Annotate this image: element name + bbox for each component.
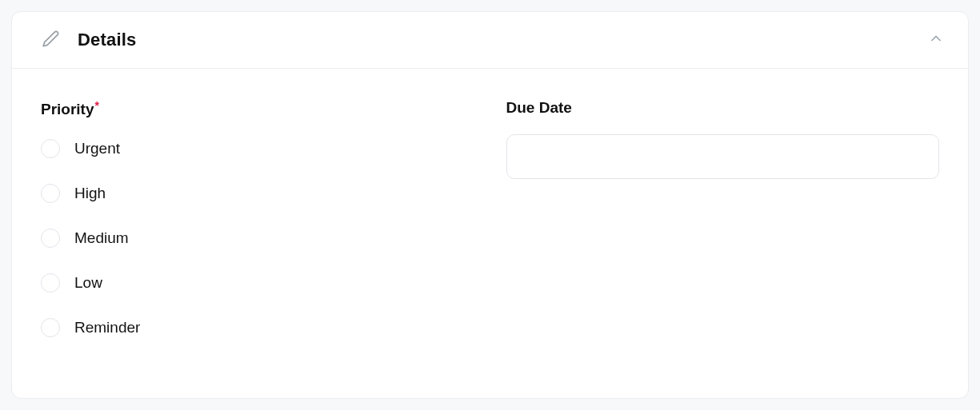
radio-circle: [41, 318, 60, 337]
due-date-column: Due Date: [506, 99, 940, 337]
card-header-left: Details: [41, 28, 137, 52]
radio-circle: [41, 229, 60, 248]
radio-label: High: [74, 185, 106, 202]
priority-label-wrapper: Priority*: [41, 99, 474, 134]
priority-label: Priority: [41, 101, 94, 118]
required-asterisk: *: [95, 99, 99, 112]
priority-option-medium[interactable]: Medium: [41, 229, 474, 248]
priority-radio-group: Urgent High Medium Low Reminder: [41, 139, 474, 337]
priority-option-low[interactable]: Low: [41, 273, 474, 293]
priority-option-reminder[interactable]: Reminder: [41, 318, 474, 337]
details-card: Details Priority* Urgent High: [11, 11, 969, 399]
radio-label: Reminder: [74, 319, 140, 336]
priority-option-urgent[interactable]: Urgent: [41, 139, 474, 158]
priority-option-high[interactable]: High: [41, 184, 474, 203]
radio-label: Medium: [74, 229, 129, 247]
card-body: Priority* Urgent High Medium Low: [12, 69, 968, 356]
priority-column: Priority* Urgent High Medium Low: [41, 99, 474, 337]
due-date-label: Due Date: [506, 99, 940, 117]
radio-label: Urgent: [74, 140, 120, 157]
card-title: Details: [78, 30, 137, 50]
pencil-icon: [41, 28, 62, 52]
details-card-header[interactable]: Details: [12, 12, 968, 69]
due-date-input[interactable]: [506, 134, 940, 179]
radio-circle: [41, 273, 60, 293]
radio-label: Low: [74, 274, 102, 292]
radio-circle: [41, 139, 60, 158]
radio-circle: [41, 184, 60, 203]
chevron-up-icon[interactable]: [928, 30, 944, 50]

---

▸ **What you need to do**
Give the listing again word for word, but drop every picture.

▸ **Task solution**
Annotate this image: element name + bbox for each component.
radio-circle: [41, 318, 60, 337]
due-date-column: Due Date: [506, 99, 940, 337]
card-header-left: Details: [41, 28, 137, 52]
radio-circle: [41, 229, 60, 248]
radio-label: High: [74, 185, 106, 202]
priority-label-wrapper: Priority*: [41, 99, 474, 134]
priority-label: Priority: [41, 101, 94, 118]
required-asterisk: *: [95, 99, 99, 112]
priority-option-medium[interactable]: Medium: [41, 229, 474, 248]
priority-radio-group: Urgent High Medium Low Reminder: [41, 139, 474, 337]
priority-option-low[interactable]: Low: [41, 273, 474, 293]
priority-option-reminder[interactable]: Reminder: [41, 318, 474, 337]
details-card: Details Priority* Urgent High: [11, 11, 969, 399]
radio-label: Reminder: [74, 319, 140, 336]
priority-option-urgent[interactable]: Urgent: [41, 139, 474, 158]
priority-option-high[interactable]: High: [41, 184, 474, 203]
radio-label: Medium: [74, 229, 129, 247]
card-body: Priority* Urgent High Medium Low: [12, 69, 968, 356]
priority-column: Priority* Urgent High Medium Low: [41, 99, 474, 337]
due-date-label: Due Date: [506, 99, 940, 117]
radio-label: Urgent: [74, 140, 120, 157]
card-title: Details: [78, 30, 137, 50]
pencil-icon: [41, 28, 62, 52]
details-card-header[interactable]: Details: [12, 12, 968, 69]
due-date-input[interactable]: [506, 134, 940, 179]
radio-circle: [41, 273, 60, 293]
radio-label: Low: [74, 274, 102, 292]
radio-circle: [41, 139, 60, 158]
radio-circle: [41, 184, 60, 203]
chevron-up-icon[interactable]: [928, 30, 944, 50]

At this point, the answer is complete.